I fished the other day, started the day nymphing half-heartedly. But once I noticed some sporadic rises, the jig was up. No more nymphing for me. It was dry fly leader time. Time for a midge cluster and midge pupa too.
I cast. Cast again. Threw in some slack. A fish rose. I snubbed it.
The process was repeated, several times. Same results.
After educating these few fish, the pool got quiet. At least I got a couple to eat.

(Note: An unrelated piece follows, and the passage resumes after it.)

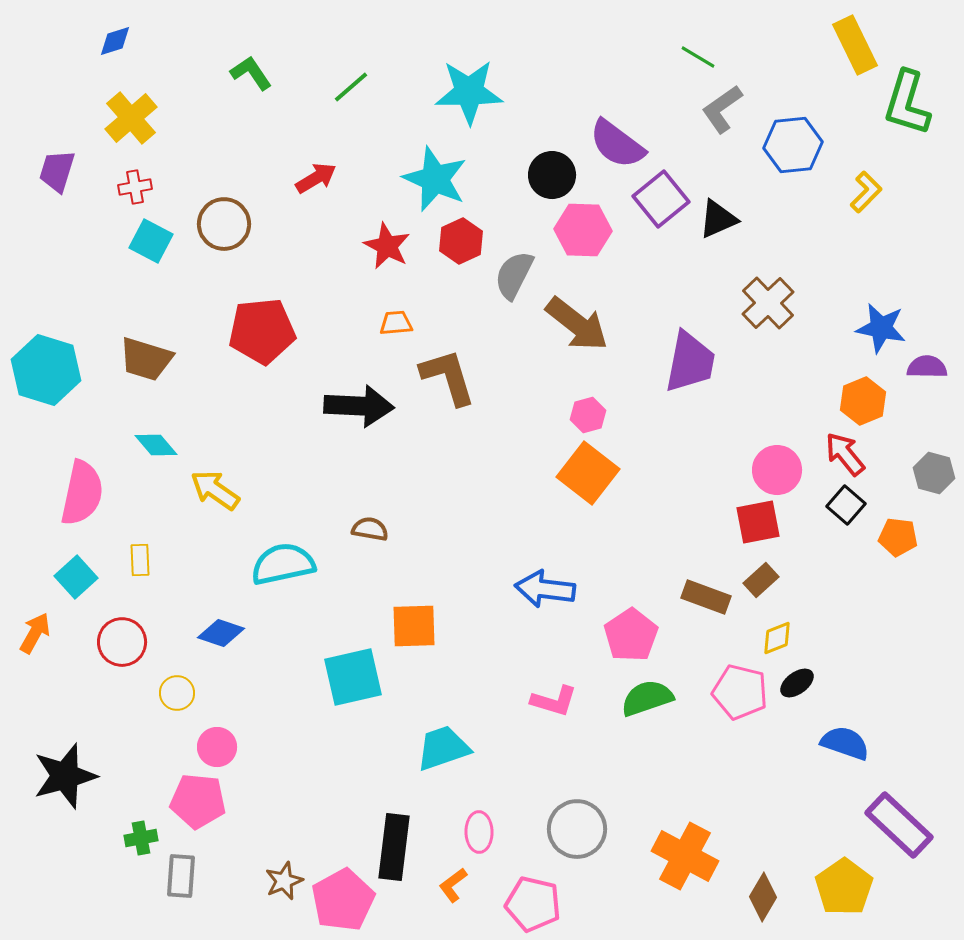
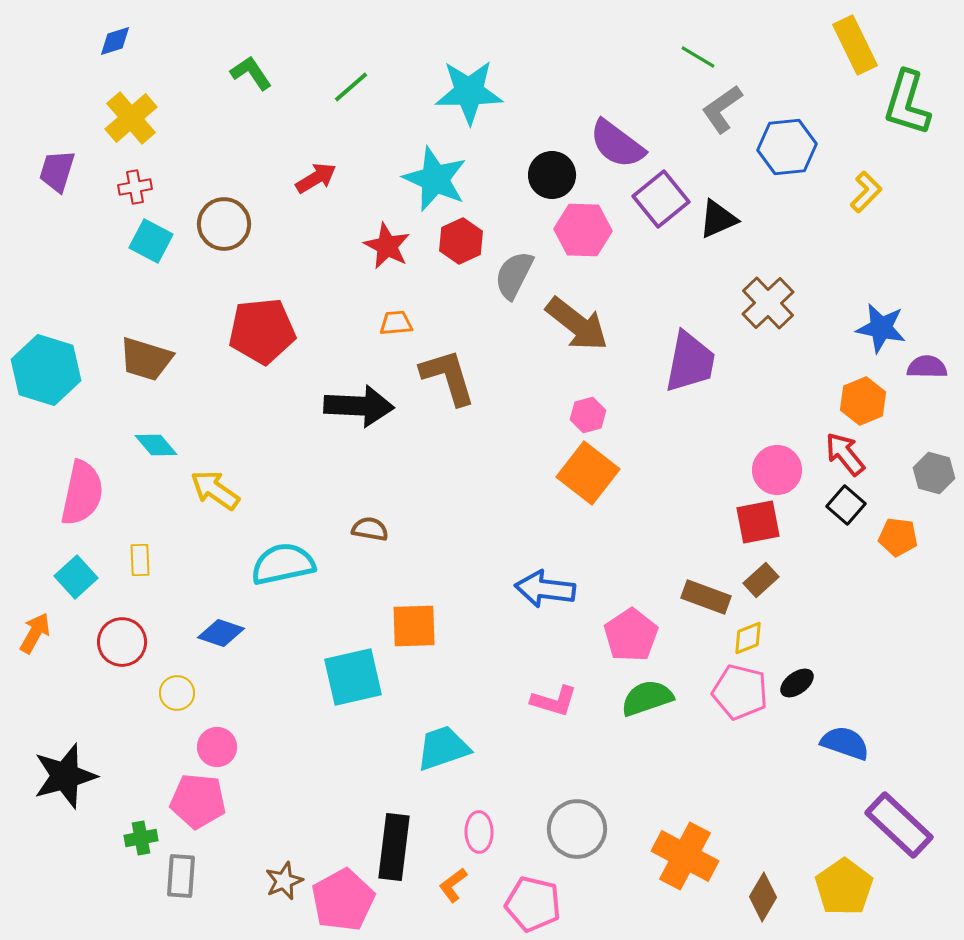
blue hexagon at (793, 145): moved 6 px left, 2 px down
yellow diamond at (777, 638): moved 29 px left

It was time for an exploratory walk to look for heads. I eventually found a few more risers. Patient sippers they were, their rises barely disturbing the surface. But, there was that occasional explosive rise, with fish leaving the water completely. What could cause this?
A large mayfly drifted by. I fumbled to strain it from the water with my fingers but missed. It drifted from view. Somewhere downstream there was another explosive rise. The fish were clearly excited by the prospects of a larger meal.
Another mayfly hopped and flip-flopped on the surface while trying to dry its wings and take flight. I caught this one, admired it. An early blue-winged olive. A size fourteen? Sixteen? No matter, it sure wasn't a twenty-two. After a winter of few midges, small ones at that, it looked huge. I'd forgotten how big the wings can make a mayfly look.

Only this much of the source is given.